NAR's composite Housing Affordability Index was 132.6 during the second quarter, down 4.6 percentage points from 137.2 reported in the first quarter; it was 2.3 points lower than the same period a year earlier when it stood at 134.9.
David Lereah, NAR's chief economist, said any index reading over 100 is favorable for the national housing market. "Higher home prices offset lower mortgage interest rates and an improvement in household income during the second quarter, but interest rates have since declined to historic lows and should help housing affordability conditions in the current quarter," he said. "Generally, interest rates are the biggest variable in housing affordability, but the lean supply of homes on the market caused a spike in second-quarter prices."
Housing Still Affordable
The index shows the typical household had 132.6 percent of the income needed to purchase a home at the second quarter median existing-home price, which was $157,700. This index measures affordability factors for all home buyers making a 20 percent downpayment, with an index of 100 defined as the point where a median-income family has the exact amount of income needed to purchase a median-priced existing home. The second-quarter median family income was estimated to be $52,429.

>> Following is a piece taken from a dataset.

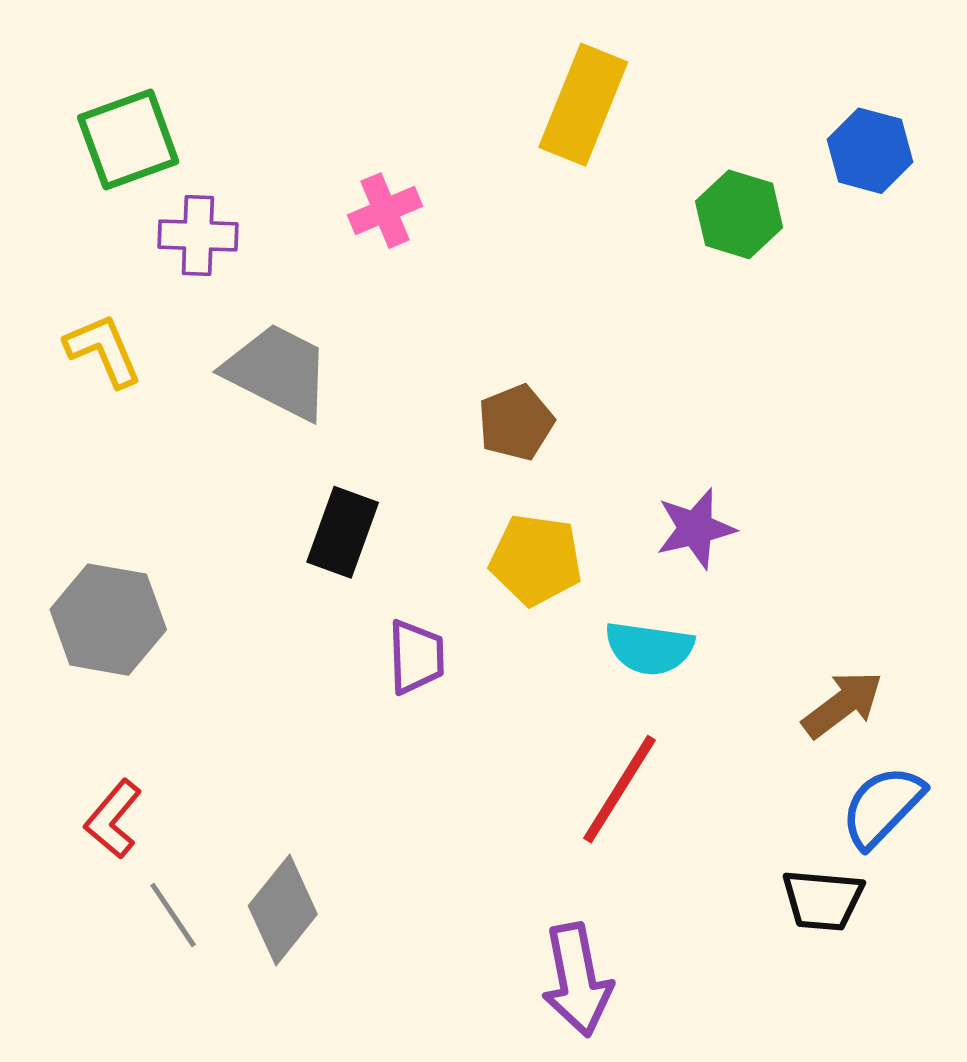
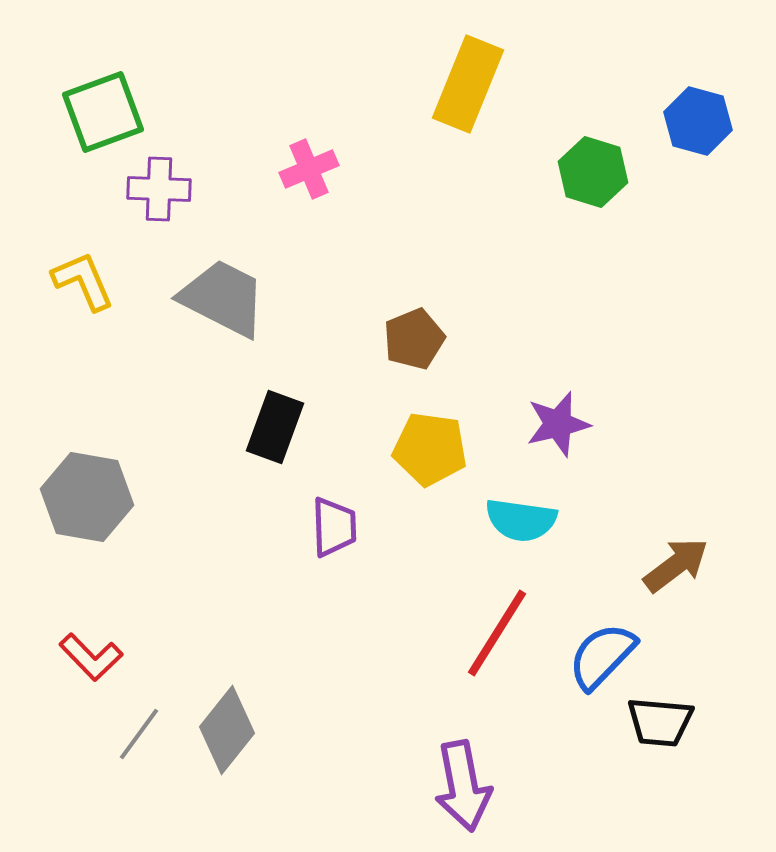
blue semicircle: (882, 807) -> (602, 656), moved
red L-shape: (113, 819) -> (91, 657), turned -84
gray line: (173, 915) -> (139, 734), turned 70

"A household earning the median income could afford a home costing $209,100 in the second quarter, which is well above the median price in most markets across the country," Lereah said.
NAR President Martin Edwards Jr. said the second-quarter median existing-home price was 7.4 percent higher than a year earlier. "The rate of price appreciation should moderate in the second half of the year as housing inventory levels improve, meaning the current drop in mortgage interest rates should stabilize the index," he said. Edwards is a partner in Colliers Wilkinson & Snowden Inc., Memphis, Tenn.
According to the Federal Housing Finance Board, the average effective mortgage interest rate for existing homes was 6.82 percent during the second quarter, down from 6.86 percent in the first quarter; it was 7.15 percent in the second quarter of 2001. This is a weighed average interest rate between fixed and adjustable loans, including the cost of points, and represents a true bottom-line mortgage cost.
Affordability for first-time home buyers declined 2.8 percentage points in the second quarter to an index of 77.0, and was 2.0 percentage points below the second quarter 2001 index of 79.0.
The association's First-Time Homebuyer Affordability Index shows a typical first-time buyer household, aged 25 to 44, with an estimated income of $29,853, had 77.0 percent of the income needed to purchase a typical starter home with a 10 percent downpayment. The median starter home price was $134,000, during the second quarter.
The index shows a typical entry-level buyer can afford a home costing $103,200. "First-time buyers are in fairly good shape in lower cost markets, concentrated mostly in the Midwest and South, but must often lower their sights and consider creative approaches in higher-cost areas," Edwards said. "On one hand, first-time buyers need to learn about programs designed to help them become homeowners. On the other, we need to continue working with Congress and the administration to expand programs to help lower-income buyers and to provide tax incentives which stimulate the construction of lower-cost housing."